Your second point states that companies will pass their costs on. Some may, but they'd be wiser to look at ways to avoid being taxed. Many industries have been begging for some sort of regulation so they can plan for the future.

Here's the clincher though. Both the Con and NDP plan of (the later being an actual cap and trade) will also cost companies. The difference of course is that cost is not spoken of, it's essntially hidden. So, don't you think your theory still applies here and said companies will just pass on the cost?

Here's the difference though. Dion's plan is the only one that gives business relief in the form of tax cuts. The other two do not.

Revenue neutrality only refers to the fact that the government would not keep any of the taxes collected.

Your claim that a new department would be created is patently false.

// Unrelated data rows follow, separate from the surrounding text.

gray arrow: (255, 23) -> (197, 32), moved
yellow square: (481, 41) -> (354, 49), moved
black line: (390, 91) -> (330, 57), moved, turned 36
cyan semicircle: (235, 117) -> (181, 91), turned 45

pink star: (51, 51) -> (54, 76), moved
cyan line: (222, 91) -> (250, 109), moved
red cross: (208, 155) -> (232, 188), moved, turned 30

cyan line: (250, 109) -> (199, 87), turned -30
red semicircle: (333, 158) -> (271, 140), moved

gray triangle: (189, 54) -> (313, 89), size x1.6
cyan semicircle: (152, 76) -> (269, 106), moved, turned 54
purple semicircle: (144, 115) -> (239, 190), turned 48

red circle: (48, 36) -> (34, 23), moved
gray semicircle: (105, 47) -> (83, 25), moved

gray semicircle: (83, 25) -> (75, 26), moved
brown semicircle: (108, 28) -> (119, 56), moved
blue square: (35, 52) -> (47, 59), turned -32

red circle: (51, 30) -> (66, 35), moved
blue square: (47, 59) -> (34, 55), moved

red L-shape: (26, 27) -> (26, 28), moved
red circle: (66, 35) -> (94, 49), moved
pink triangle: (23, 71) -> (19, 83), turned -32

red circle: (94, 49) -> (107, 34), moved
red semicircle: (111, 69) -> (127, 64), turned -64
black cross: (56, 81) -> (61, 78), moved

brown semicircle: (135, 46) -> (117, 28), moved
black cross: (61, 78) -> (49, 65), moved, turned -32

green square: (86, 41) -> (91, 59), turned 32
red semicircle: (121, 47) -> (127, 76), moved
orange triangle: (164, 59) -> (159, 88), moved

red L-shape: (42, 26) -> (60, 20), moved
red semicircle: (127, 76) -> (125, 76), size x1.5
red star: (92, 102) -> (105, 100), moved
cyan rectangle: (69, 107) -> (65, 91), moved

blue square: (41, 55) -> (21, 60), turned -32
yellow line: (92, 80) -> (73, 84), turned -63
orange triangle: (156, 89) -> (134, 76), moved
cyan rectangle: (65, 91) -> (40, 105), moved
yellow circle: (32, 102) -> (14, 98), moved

That's the beauty of the plan, it can be administered through existing departments.

knb said...

wilson: PMSHs enviro plan reduces ghg's 20% below 2006 levels; the difference between the carbon tax and Cons plans is about 1/10th %.

No, Harper's plan doesn't reduce anything compared to any base line. It's intensity based nonsense that cap's nothing.

knb said...

cherniak_wtf, I don't know how the neutrality was sold in Quebec, but that is not this plan's aim. the neutrality refers only to the fact that the government will not keep any taxes collected.

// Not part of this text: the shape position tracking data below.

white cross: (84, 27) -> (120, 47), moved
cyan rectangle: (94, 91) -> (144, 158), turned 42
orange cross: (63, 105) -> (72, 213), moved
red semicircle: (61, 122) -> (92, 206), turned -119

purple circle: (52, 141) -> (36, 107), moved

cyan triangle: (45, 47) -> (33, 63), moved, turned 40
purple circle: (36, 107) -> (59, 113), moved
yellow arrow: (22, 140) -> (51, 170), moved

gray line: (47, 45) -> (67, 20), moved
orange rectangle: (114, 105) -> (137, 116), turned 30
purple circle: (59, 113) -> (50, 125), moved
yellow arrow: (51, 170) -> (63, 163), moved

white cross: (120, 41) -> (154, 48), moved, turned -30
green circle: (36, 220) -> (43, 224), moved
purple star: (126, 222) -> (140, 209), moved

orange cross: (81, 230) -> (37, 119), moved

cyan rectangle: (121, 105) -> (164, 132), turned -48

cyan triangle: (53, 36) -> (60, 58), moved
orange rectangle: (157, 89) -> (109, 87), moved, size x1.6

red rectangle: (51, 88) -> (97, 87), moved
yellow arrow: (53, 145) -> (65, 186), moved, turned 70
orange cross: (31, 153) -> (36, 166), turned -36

Companies are there to make ever increasing profit margins for investors - that reality makes it impossible for incorporations to have the social conscious and green values espoused by many

Indeed, but whether a tax shift is in place or not, energy prices will continue to rise so companies are already looking to alternatives and ways to cut costs. A tax cut can assist them in doing that.
Companies who maintain the status quo are doing their shareholders no favours.

I completely agree with your comments on public transit. Is it corrupt in Quebec? It's not properly funded here. My sense is that Dion would address that in some fashion.

There are many small ways to reduce our carbon footprint and people would easily adapt them if they did not directly impact their standards of living.

While I think some of us would do well to impact our standards of living, I hear you.

Feel free to share your ideas. I'd be really interested in hearing them.

Anonymous said...

Feel free to share your ideas. I'd be really interested in hearing them.
Some are as simple as having properly synchronized traffic lights (including lights that stay green at night until transversal traffic is there).
To having people buy stock in companies they feel are polluting/aren't green enough and showing up at stockholders meetings.
We can lobby city halls to curtail urban sprawl and encourage certain eco-friendly dwellings.

Yes, greener cars exist but until they are more affordable, the Tim Horton democraphic will not buy them.

Sure there is a cost on pollution but until a balance is achieved between cost/benefits/profit margins, no one will want to pay higher taxes.